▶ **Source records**
=== Section Start ===
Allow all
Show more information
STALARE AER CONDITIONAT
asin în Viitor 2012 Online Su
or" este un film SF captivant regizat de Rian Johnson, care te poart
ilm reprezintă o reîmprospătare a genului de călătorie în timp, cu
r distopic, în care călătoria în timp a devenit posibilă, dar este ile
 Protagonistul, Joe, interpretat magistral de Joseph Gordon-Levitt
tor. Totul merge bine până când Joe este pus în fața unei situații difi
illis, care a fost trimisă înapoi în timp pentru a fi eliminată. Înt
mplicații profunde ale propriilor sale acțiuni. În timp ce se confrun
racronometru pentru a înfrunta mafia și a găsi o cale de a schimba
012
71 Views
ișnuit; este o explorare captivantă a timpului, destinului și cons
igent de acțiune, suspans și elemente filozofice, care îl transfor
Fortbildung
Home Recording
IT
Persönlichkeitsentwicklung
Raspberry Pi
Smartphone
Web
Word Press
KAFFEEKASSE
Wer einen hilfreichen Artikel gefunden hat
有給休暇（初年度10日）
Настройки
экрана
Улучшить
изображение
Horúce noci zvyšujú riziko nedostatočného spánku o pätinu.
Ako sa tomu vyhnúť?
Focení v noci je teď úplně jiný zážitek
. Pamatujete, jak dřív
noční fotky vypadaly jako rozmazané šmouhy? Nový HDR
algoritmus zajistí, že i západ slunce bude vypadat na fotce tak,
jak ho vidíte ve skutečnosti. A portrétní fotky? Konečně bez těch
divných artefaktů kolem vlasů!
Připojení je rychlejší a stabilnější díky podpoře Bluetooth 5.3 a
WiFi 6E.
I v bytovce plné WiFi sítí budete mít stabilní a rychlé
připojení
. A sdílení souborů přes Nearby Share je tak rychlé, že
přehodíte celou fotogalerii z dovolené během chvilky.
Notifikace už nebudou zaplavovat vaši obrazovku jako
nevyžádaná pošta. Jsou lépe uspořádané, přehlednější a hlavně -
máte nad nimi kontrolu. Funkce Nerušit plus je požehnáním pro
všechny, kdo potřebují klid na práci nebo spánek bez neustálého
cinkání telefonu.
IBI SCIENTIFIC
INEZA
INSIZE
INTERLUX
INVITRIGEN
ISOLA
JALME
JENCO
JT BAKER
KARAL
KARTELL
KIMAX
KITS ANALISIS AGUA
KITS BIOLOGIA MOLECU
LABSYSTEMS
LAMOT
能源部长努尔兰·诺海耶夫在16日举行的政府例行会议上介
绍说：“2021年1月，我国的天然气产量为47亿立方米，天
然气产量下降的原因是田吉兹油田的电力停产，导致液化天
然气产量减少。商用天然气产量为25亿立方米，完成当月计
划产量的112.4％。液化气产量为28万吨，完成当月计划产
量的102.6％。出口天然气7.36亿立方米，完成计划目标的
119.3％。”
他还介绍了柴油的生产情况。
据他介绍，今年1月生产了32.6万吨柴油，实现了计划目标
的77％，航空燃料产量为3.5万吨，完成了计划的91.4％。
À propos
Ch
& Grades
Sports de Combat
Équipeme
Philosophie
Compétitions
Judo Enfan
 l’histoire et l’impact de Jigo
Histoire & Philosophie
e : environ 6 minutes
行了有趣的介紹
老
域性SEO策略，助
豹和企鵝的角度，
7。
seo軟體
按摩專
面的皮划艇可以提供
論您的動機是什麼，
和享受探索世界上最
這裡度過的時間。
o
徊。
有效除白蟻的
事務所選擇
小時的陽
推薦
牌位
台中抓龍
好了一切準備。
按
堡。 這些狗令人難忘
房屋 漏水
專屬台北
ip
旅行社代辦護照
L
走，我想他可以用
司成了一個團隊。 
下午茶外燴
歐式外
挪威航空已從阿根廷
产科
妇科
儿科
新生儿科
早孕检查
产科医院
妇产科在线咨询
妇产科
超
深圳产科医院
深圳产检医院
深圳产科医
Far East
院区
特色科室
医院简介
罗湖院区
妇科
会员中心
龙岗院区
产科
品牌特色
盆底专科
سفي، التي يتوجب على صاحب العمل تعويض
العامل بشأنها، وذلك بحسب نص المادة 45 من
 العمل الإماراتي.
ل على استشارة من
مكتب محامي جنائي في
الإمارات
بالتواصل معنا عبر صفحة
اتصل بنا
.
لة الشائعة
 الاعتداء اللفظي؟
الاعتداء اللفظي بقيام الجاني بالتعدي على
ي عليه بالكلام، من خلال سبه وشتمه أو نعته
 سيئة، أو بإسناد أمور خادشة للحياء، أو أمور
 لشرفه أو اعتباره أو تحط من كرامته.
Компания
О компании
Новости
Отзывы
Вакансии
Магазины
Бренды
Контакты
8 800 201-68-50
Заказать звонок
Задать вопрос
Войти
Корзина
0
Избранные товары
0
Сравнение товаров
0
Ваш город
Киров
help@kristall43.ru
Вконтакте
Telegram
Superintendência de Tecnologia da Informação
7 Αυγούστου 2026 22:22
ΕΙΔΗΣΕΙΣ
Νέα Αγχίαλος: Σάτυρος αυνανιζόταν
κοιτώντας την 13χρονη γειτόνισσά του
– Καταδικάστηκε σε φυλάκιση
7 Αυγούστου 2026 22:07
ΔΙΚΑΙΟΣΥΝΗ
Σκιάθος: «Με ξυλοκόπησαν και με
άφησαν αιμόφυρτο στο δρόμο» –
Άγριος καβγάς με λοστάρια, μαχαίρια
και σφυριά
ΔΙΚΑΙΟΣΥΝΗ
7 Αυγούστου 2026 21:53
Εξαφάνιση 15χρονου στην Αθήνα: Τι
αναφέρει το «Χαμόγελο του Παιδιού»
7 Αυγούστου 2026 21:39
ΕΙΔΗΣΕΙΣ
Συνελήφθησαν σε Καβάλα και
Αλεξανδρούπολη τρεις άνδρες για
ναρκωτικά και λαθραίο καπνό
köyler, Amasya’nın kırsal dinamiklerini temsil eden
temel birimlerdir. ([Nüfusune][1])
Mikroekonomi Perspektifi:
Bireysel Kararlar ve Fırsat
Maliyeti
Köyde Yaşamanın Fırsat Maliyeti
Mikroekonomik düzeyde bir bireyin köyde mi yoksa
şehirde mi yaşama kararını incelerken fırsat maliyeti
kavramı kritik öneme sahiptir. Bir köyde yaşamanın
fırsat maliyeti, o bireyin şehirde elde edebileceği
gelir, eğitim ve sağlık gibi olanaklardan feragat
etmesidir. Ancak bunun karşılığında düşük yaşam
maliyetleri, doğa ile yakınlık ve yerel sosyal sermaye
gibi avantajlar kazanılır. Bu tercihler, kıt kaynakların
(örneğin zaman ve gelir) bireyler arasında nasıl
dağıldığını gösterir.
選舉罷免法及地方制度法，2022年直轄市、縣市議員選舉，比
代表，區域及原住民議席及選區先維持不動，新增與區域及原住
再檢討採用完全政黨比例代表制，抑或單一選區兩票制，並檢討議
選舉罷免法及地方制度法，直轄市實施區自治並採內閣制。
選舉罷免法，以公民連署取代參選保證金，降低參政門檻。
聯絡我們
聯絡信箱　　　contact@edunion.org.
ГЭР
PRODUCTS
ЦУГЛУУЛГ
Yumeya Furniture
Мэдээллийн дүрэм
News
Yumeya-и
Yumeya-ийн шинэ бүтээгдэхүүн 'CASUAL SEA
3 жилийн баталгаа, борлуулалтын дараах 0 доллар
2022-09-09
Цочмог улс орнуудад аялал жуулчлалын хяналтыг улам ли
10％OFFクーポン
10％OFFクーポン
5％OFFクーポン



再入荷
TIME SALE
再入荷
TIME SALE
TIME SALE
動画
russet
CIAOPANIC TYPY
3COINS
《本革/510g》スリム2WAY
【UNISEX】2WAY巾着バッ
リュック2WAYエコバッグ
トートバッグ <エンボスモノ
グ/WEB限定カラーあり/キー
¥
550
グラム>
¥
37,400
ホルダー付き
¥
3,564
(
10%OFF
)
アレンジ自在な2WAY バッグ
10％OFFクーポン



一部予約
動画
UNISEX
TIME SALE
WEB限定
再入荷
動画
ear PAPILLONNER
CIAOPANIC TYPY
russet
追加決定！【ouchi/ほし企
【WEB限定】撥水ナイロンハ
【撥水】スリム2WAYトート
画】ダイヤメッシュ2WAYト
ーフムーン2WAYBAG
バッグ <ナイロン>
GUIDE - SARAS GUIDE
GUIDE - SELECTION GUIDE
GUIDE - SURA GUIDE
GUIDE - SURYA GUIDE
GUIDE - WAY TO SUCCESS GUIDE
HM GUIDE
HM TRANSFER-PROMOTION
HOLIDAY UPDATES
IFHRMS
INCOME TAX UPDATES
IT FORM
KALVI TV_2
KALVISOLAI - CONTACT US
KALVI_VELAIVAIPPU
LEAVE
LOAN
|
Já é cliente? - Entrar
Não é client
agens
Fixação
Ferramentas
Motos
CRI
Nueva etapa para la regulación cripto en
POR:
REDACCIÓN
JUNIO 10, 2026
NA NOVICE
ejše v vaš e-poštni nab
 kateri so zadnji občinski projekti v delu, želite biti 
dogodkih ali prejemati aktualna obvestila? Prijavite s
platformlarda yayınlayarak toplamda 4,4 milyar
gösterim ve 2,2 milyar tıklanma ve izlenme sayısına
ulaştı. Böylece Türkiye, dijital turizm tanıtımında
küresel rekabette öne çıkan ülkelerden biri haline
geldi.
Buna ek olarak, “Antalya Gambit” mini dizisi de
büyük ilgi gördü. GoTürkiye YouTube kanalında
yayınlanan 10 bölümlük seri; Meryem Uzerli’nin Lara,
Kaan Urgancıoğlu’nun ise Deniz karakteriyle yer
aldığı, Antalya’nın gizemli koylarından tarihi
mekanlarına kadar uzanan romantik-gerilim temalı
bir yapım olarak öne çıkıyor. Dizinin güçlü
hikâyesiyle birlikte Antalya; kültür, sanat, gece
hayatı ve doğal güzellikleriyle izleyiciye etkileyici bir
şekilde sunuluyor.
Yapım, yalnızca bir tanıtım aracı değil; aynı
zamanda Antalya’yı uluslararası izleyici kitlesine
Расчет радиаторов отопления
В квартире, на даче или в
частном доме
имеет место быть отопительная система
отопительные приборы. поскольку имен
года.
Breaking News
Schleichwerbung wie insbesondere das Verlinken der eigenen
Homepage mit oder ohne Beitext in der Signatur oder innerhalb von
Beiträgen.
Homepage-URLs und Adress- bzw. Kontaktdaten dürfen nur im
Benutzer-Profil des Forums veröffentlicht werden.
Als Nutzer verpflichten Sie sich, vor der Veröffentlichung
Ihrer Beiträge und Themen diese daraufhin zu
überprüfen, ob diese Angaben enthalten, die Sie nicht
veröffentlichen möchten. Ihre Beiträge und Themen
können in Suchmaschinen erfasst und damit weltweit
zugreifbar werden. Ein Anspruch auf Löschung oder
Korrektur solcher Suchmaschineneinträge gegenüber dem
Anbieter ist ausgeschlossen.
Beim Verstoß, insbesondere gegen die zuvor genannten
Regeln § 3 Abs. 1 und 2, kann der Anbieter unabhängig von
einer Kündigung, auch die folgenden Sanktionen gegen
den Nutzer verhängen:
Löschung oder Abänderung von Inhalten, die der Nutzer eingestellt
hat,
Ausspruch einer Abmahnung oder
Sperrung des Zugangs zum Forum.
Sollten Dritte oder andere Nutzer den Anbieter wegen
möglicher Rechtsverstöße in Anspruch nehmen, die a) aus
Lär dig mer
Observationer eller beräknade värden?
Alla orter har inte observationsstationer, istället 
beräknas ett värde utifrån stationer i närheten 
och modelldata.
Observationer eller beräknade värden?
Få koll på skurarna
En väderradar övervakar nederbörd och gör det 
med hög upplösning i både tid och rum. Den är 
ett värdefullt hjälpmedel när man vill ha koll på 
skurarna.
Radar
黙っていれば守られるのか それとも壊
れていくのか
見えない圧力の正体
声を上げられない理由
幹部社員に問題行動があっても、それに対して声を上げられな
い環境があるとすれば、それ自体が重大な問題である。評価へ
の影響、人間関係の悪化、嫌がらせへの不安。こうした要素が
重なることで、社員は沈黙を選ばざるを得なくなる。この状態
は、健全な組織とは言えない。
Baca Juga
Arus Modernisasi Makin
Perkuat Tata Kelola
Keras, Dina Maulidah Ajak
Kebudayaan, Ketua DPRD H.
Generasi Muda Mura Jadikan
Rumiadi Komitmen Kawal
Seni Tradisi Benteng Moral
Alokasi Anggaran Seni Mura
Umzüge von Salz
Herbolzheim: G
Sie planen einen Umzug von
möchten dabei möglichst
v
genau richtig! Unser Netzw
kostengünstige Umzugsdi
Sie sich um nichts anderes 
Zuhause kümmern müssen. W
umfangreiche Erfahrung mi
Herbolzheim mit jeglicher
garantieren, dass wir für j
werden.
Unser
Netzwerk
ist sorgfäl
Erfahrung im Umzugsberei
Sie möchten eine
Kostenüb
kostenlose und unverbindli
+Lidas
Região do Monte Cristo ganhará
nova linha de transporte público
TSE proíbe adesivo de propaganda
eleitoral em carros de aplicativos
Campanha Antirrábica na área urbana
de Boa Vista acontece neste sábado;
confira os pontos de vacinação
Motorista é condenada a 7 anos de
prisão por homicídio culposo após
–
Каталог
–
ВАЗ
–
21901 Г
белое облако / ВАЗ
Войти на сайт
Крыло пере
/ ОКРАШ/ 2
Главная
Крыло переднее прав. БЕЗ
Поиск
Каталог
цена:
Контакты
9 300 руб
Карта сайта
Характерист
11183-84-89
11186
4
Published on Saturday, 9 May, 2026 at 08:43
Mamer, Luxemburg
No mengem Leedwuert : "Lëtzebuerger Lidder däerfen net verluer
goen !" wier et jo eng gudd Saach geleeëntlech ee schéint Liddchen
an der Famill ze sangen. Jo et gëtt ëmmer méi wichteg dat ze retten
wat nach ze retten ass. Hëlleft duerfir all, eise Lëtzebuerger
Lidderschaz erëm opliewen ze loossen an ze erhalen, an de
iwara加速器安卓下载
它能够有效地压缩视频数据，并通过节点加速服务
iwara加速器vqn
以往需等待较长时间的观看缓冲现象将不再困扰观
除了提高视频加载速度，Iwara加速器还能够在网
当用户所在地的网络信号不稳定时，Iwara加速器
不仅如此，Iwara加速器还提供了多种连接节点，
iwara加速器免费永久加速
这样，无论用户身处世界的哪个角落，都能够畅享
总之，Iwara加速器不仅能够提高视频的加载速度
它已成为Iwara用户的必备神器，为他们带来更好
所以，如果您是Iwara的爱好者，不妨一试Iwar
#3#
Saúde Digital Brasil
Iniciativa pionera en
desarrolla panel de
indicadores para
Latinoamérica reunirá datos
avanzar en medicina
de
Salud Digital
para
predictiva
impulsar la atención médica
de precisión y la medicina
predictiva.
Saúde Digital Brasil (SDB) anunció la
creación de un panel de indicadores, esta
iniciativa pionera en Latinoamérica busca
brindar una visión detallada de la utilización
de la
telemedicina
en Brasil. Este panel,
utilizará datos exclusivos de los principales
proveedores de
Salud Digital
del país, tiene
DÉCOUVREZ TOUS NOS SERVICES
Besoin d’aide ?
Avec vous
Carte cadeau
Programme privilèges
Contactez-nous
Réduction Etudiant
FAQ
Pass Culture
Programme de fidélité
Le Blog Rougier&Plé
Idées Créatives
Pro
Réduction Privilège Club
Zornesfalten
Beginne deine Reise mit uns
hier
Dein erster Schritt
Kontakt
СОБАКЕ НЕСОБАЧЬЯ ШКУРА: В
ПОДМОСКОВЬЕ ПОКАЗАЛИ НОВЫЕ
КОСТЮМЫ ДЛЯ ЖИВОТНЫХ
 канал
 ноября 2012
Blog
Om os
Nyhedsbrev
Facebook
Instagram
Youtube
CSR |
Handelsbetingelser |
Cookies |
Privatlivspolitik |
=== Section End ===
Above are records; repeat only the lines starting at the line with "TSE proíbe adesivo de propaganda" and ending at the line with "en Brasil. Este", exactly as they appear, both included.

▶ **WRITTEN SOLUTION**
TSE proíbe adesivo de propaganda
eleitoral em carros de aplicativos
Campanha Antirrábica na área urbana
de Boa Vista acontece neste sábado;
confira os pontos de vacinação
Motorista é condenada a 7 anos de
prisão por homicídio culposo após
–
Каталог
–
ВАЗ
–
21901 Г
белое облако / ВАЗ
Войти на сайт
Крыло пере
/ ОКРАШ/ 2
Главная
Крыло переднее прав. БЕЗ
Поиск
Каталог
цена:
Контакты
9 300 руб
Карта сайта
Характерист
11183-84-89
11186
4
Published on Saturday, 9 May, 2026 at 08:43
Mamer, Luxemburg
No mengem Leedwuert : "Lëtzebuerger Lidder däerfen net verluer
goen !" wier et jo eng gudd Saach geleeëntlech ee schéint Liddchen
an der Famill ze sangen. Jo et gëtt ëmmer méi wichteg dat ze retten
wat nach ze retten ass. Hëlleft duerfir all, eise Lëtzebuerger
Lidderschaz erëm opliewen ze loossen an ze erhalen, an de
iwara加速器安卓下载
它能够有效地压缩视频数据，并通过节点加速服务
iwara加速器vqn
以往需等待较长时间的观看缓冲现象将不再困扰观
除了提高视频加载速度，Iwara加速器还能够在网
当用户所在地的网络信号不稳定时，Iwara加速器
不仅如此，Iwara加速器还提供了多种连接节点，
iwara加速器免费永久加速
这样，无论用户身处世界的哪个角落，都能够畅享
总之，Iwara加速器不仅能够提高视频的加载速度
它已成为Iwara用户的必备神器，为他们带来更好
所以，如果您是Iwara的爱好者，不妨一试Iwar
#3#
Saúde Digital Brasil
Iniciativa pionera en
desarrolla panel de
indicadores para
Latinoamérica reunirá datos
avanzar en medicina
de
Salud Digital
para
predictiva
impulsar la atención médica
de precisión y la medicina
predictiva.
Saúde Digital Brasil (SDB) anunció la
creación de un panel de indicadores, esta
iniciativa pionera en Latinoamérica busca
brindar una visión detallada de la utilización
de la
telemedicina
en Brasil. Este panel,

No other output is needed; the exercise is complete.